=== Excerpted records ===
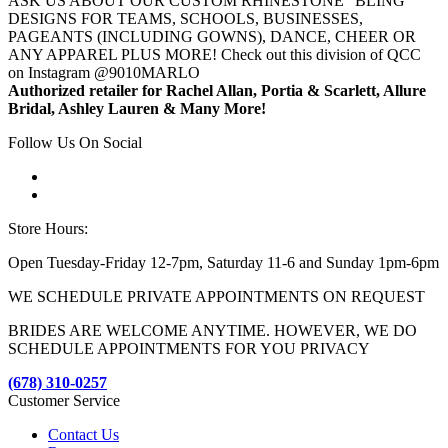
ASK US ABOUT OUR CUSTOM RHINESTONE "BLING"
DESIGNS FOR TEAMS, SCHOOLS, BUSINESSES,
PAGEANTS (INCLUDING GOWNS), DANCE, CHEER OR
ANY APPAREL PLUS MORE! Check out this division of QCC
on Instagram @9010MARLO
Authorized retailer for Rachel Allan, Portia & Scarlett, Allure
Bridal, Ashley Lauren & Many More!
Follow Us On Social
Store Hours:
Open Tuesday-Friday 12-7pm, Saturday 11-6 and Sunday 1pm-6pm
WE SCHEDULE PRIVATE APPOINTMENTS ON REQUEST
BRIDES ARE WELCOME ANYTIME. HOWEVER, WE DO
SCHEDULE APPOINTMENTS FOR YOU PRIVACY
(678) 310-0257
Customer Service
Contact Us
===
=== Excerpted records ===
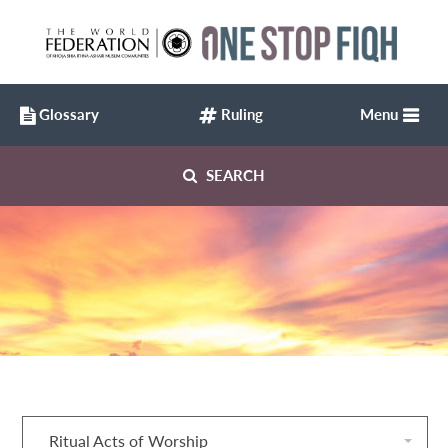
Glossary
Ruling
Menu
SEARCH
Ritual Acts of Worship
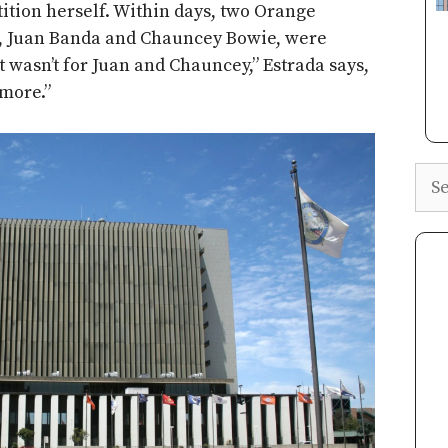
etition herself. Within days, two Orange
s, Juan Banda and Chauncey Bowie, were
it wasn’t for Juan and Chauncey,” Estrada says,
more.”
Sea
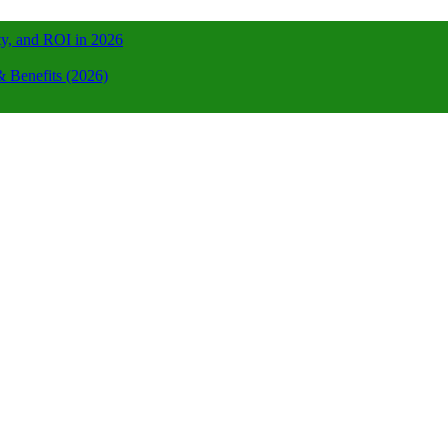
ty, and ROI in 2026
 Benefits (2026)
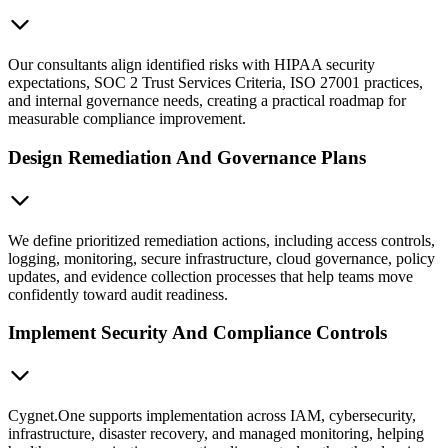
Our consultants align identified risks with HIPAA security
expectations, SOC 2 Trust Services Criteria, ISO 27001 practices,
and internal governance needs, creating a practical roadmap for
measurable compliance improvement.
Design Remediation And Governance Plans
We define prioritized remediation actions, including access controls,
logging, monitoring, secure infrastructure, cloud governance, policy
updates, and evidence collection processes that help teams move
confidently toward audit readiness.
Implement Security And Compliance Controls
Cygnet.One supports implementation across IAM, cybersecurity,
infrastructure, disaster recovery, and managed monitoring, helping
===
- **Your assignment**
While skipping the pictures, transcribe the data above from the line showing "Benefits (2026)" through the line showing "infrastructure, disaster recovery, and", exactly and with both ends.

- **Answer section**
 Benefits (2026)
Our consultants align identified risks with HIPAA security
expectations, SOC 2 Trust Services Criteria, ISO 27001 practices,
and internal governance needs, creating a practical roadmap for
measurable compliance improvement.
Design Remediation And Governance Plans
We define prioritized remediation actions, including access controls,
logging, monitoring, secure infrastructure, cloud governance, policy
updates, and evidence collection processes that help teams move
confidently toward audit readiness.
Implement Security And Compliance Controls
Cygnet.One supports implementation across IAM, cybersecurity,
infrastructure, disaster recovery, and managed monitoring, helping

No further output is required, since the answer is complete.